ZZZZ FROM GENERATION Z: THE ATLANTIC's Robert O'Connell wrote Manfred's tenure has "largely been defined by a growing courtship" of younger fans, as MLB's future "will be decided by an audience less willing than the one that came before it to endure five-hour Yankees-Red Sox marathons." However, trial runs in the Atlantic League of potential radical rule changes, along with the "ongoing chatter about baseball’s 50-plus fanbase, suggest that more meaningful changes could be imminent." Younger fans "like action, abhor downtime, and find the long-ball-and-whiff parade of recent years repetitive." The assumption is that the "non-AARP set doesn’t have a problem with baseball; it has a problem with this kind of baseball, the drawn-out and hyper-strategized version" of the 2010s (THEATLANTIC.com, 3/28). In Buffalo, Mike Harrington wrote there is "nothing wrong with change," and MLB "suddenly needs a lot of it." For fans that "love the game and recoil in horror when a nonbeliever says baseball is boring, it's becoming harder to argue the point." Prices "keep going up," while entertainment is "going down, and fans in plenty of cities feel their team has no hope to win, or maybe doesn't want to win." That is a "deadly combination" (BUFFALO NEWS, 3/28).
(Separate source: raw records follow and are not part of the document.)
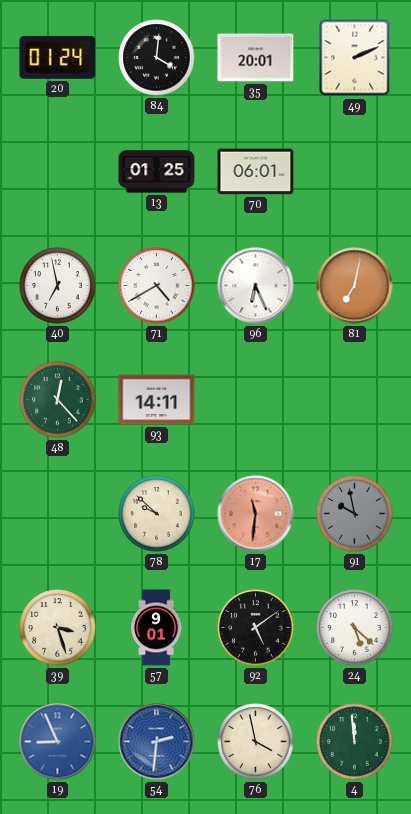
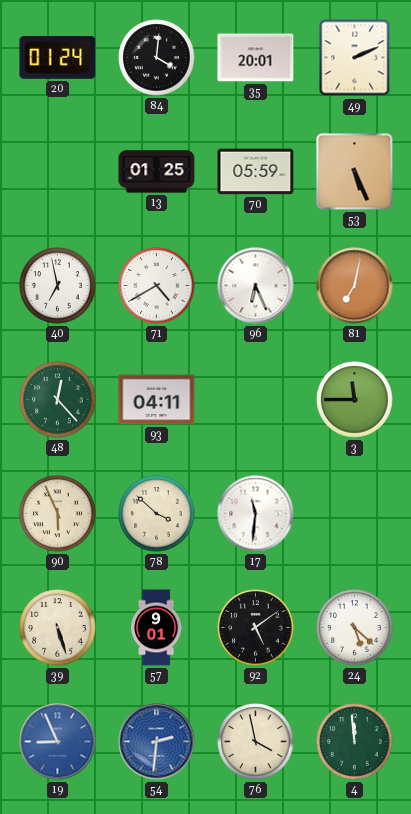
70: 06:01 -> 05:59
53: none -> 5:26
93: 14:11 -> 04:11
3: none -> 11:45
90: none -> 5:56
78: 9:52 -> 3:52
17 dial: salmon -> white
91: 9:58 -> none
39: 3:27 -> 5:27
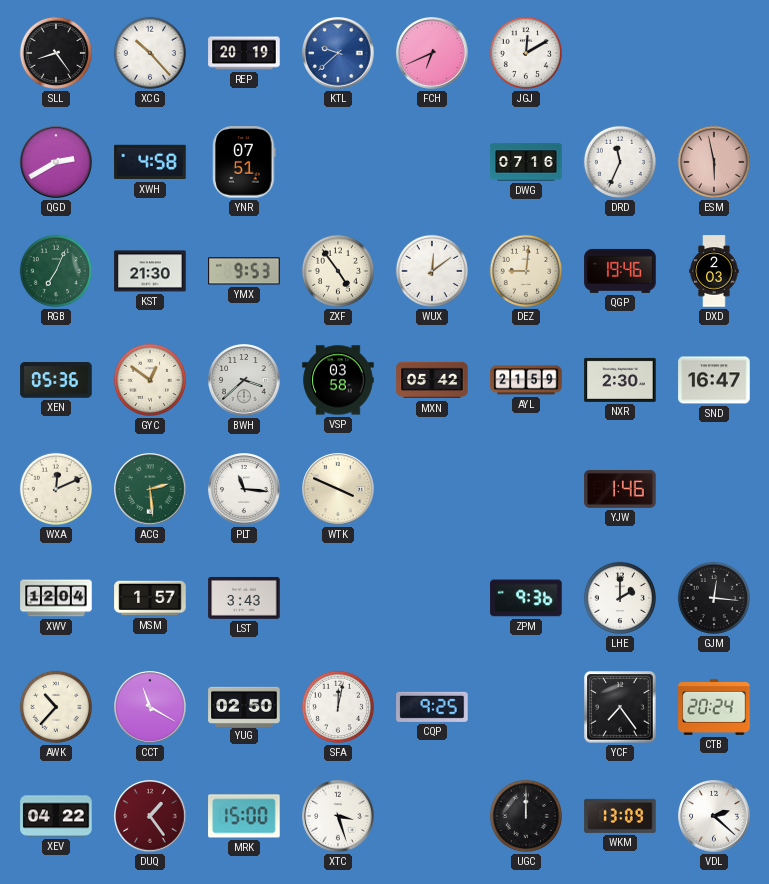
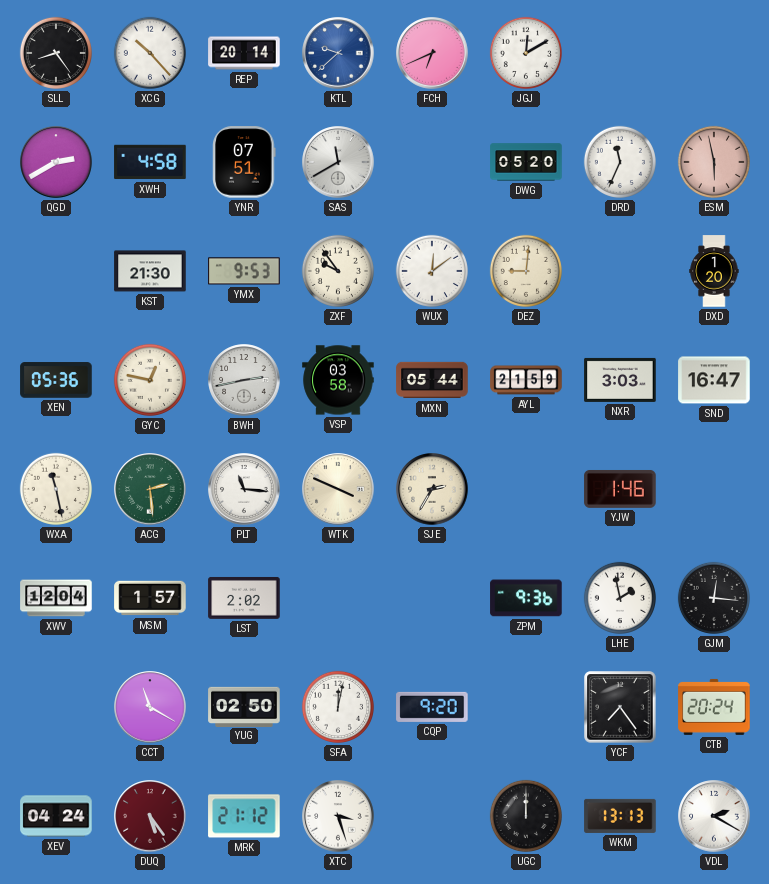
REP: 20:19 -> 20:14
SAS: none -> 11:40
DWG: 07:16 -> 05:20
RGB: 7:04 -> none
ZXF: 4:54 -> 9:54
QGP: 19:46 -> none
DXD: 2:03 -> 1:20
GYC: 12:51 -> 12:47
BWH: 3:38 -> 2:43
MXN: 05:42 -> 05:44
NXR: 2:30 -> 3:03
WXA: 12:11 -> 11:28
SJE: none -> 2:35
LST: 3:43 -> 2:02
LHE: 2:00 -> 1:58
AWK: 10:37 -> none
CQP: 9:25 -> 9:20
XEV: 04:22 -> 04:24
DUQ: 1:24 -> 5:24
MRK: 15:00 -> 21:12
WKM: 13:09 -> 13:13
VDL: 2:22 -> 2:20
DANCE WITH WHO BROUGHT YOU: USA TODAY's Gabe Lacques notes 22 "emerging or established" MLB stars have recently signed long-term contract extensions, and while they account for a variety of players, the deals "are in many ways the legacy of two players who dominated the winter discourse" -- Bryce Harper and Manny Machado. The "limited markets" the two encountered in free agency "had a chilling effect" on the rest of the league (USATODAY.com, 3/28). ESPN’s Passan noted the $1.7B in contract extensions is nearly as much as teams "spent on free agents throughout this entire offseason." He said the fact players like Ps Dallas Keuchel and Craig Kimbrel remain unsigned is a “bad look for baseball" (“Baseball Tonight,” ESPN, 3/28). USA TODAY's Bob Nightengale notes MLB's "middle class that’s getting squeezed," as players are "either rich, or making close to the minimum salary" (USA TODAY, 3/29).
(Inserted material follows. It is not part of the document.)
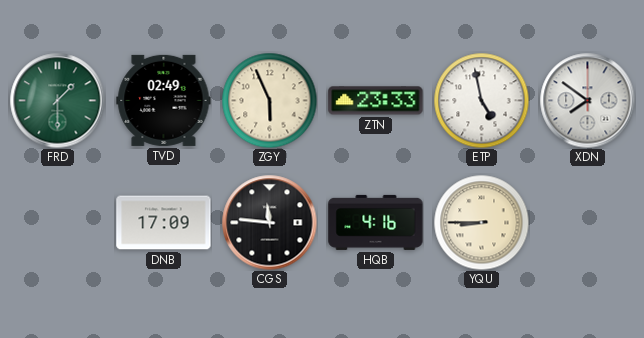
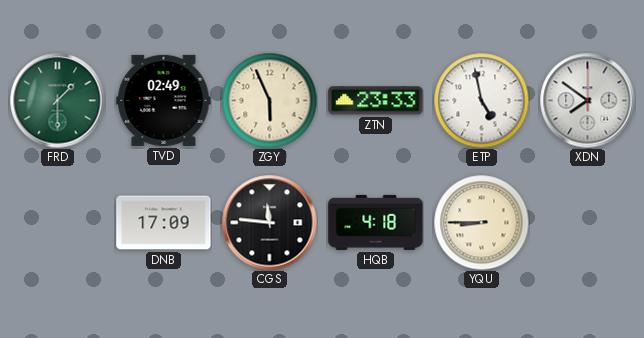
HQB: 4:16 -> 4:18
LATEST ON CBA TALKS: Manfred said that "'positive steps' have already been taken to lay a foundation for upcoming labor talks." He added that he was "optimistic about upcoming talks." Manfred: "Collective bargaining is an ongoing process. Like a lot of multi-year processes, you have a lot of ups and downs. And the trick is to manage those down periods that don't result in a big dispute" (CINCINNATI ENQUIRER, 3/29).